● WORKING DATA
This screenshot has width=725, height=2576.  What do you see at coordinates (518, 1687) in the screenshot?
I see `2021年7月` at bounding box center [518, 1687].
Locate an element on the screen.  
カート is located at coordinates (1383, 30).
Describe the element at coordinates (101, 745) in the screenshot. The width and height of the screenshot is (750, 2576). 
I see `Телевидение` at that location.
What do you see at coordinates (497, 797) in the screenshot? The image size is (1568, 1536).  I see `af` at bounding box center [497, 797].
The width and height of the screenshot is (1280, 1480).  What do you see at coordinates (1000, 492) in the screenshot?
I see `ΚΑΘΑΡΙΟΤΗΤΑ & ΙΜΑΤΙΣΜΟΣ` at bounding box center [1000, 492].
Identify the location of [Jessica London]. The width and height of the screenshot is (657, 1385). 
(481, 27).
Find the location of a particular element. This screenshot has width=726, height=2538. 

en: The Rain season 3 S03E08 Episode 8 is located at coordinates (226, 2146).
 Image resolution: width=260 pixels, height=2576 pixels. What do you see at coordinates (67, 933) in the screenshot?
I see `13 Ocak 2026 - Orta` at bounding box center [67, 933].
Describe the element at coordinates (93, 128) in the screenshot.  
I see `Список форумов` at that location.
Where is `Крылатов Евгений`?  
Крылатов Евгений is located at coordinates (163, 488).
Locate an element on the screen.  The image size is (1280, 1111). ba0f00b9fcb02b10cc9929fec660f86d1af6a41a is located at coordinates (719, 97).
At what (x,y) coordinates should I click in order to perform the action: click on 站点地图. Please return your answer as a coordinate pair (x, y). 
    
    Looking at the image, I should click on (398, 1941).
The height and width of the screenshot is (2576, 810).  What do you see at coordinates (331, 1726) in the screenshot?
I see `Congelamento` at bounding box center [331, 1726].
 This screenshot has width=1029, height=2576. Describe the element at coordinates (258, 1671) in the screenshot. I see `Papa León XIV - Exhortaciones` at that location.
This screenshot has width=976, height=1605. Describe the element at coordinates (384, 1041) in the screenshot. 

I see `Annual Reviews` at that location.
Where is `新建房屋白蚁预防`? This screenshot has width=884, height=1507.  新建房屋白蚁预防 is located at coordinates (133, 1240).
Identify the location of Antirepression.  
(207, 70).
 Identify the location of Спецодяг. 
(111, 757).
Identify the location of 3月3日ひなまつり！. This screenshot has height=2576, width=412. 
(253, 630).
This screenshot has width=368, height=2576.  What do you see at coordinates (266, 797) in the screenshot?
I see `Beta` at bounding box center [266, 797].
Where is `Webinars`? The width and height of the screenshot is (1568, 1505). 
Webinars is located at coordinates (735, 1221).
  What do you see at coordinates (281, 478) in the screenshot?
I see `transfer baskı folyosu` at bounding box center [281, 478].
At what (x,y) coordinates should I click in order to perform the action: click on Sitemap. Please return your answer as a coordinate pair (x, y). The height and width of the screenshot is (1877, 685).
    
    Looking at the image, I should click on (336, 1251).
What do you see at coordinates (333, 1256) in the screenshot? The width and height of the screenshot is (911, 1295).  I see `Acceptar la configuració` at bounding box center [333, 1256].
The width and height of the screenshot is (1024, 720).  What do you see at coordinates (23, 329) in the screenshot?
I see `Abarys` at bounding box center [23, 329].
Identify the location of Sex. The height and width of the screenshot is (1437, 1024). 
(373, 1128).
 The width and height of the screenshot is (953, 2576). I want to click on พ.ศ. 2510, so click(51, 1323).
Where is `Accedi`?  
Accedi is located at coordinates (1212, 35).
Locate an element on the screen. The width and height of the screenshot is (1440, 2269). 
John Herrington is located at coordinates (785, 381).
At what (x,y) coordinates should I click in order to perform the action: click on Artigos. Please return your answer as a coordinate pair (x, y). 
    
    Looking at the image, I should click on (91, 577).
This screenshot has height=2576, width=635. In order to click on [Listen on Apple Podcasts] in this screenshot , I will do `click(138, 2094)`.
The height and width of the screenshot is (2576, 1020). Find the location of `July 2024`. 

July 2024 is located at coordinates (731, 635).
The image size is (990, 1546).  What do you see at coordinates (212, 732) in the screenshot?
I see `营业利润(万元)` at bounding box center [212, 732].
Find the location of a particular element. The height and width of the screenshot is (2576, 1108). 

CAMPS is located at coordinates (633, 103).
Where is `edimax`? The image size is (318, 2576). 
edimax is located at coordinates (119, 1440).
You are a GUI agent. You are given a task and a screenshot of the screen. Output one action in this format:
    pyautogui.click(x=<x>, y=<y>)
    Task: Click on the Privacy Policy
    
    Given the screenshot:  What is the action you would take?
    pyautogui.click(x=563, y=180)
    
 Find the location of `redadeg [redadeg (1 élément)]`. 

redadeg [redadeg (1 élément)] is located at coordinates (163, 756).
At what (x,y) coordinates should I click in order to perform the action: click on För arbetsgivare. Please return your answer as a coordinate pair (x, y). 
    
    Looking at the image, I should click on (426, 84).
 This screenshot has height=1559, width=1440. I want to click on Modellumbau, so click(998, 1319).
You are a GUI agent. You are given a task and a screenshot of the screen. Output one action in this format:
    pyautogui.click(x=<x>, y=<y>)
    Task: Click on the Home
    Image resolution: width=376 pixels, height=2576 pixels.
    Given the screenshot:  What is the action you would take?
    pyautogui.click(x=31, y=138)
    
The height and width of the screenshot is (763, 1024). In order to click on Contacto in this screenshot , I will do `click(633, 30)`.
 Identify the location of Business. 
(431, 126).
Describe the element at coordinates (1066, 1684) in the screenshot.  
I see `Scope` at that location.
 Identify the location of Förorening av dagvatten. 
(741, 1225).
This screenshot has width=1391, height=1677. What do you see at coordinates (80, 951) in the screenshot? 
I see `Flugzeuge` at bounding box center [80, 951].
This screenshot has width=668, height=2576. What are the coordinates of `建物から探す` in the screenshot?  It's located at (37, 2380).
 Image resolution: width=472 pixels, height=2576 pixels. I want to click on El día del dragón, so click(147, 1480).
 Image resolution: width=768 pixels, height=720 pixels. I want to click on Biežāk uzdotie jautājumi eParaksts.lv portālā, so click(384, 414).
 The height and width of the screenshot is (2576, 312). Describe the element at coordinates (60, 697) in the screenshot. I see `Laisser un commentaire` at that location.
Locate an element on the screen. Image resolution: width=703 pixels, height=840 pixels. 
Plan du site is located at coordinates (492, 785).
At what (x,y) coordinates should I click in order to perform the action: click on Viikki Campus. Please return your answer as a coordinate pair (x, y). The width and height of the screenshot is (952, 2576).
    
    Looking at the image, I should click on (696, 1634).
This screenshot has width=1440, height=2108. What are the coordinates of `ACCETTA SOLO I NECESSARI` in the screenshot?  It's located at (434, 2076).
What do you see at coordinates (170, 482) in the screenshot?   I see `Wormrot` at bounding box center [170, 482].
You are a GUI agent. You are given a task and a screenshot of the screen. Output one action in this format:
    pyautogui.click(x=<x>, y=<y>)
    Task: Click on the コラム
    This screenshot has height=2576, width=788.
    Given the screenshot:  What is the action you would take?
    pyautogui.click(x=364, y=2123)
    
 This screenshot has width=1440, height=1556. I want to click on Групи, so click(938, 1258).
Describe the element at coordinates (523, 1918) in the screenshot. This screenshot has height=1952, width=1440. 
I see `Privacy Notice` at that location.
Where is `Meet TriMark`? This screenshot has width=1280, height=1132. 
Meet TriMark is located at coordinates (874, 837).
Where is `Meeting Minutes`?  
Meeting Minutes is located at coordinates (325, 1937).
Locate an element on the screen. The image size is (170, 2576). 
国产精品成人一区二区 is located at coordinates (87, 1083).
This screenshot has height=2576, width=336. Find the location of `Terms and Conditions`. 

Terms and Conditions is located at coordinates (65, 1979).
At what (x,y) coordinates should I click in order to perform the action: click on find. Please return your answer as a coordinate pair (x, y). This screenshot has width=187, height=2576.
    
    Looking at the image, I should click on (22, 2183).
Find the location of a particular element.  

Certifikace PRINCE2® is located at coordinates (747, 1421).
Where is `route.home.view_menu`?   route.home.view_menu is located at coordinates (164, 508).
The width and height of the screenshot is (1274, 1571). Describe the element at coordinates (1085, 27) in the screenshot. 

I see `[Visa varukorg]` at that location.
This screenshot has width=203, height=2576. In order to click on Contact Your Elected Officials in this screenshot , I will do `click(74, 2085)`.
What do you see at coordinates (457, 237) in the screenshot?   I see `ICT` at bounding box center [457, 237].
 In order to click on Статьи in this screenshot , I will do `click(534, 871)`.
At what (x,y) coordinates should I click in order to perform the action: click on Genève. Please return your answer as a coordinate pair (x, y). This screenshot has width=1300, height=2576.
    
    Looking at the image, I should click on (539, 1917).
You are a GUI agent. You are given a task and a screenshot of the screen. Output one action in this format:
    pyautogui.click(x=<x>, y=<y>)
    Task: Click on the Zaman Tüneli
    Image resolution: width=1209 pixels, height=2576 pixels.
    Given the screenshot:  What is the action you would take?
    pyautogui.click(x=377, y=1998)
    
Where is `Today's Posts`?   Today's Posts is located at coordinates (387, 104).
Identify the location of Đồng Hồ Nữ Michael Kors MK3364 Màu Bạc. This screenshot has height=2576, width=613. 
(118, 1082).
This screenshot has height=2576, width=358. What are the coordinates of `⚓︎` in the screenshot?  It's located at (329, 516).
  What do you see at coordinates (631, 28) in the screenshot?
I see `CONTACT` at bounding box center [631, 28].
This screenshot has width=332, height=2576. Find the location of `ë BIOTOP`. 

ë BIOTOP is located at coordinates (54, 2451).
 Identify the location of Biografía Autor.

● TASK STATEMENT
Go through the records and gather the lines that hold "will".

● FINAL ANSWER
This screenshot has height=2576, width=635. In order to click on [Listen on Apple Podcasts] in this screenshot , I will do `click(138, 2094)`.
The height and width of the screenshot is (763, 1024). In order to click on Contacto in this screenshot , I will do `click(633, 30)`.
This screenshot has width=203, height=2576. In order to click on Contact Your Elected Officials in this screenshot , I will do `click(74, 2085)`.
 In order to click on Статьи in this screenshot , I will do `click(534, 871)`.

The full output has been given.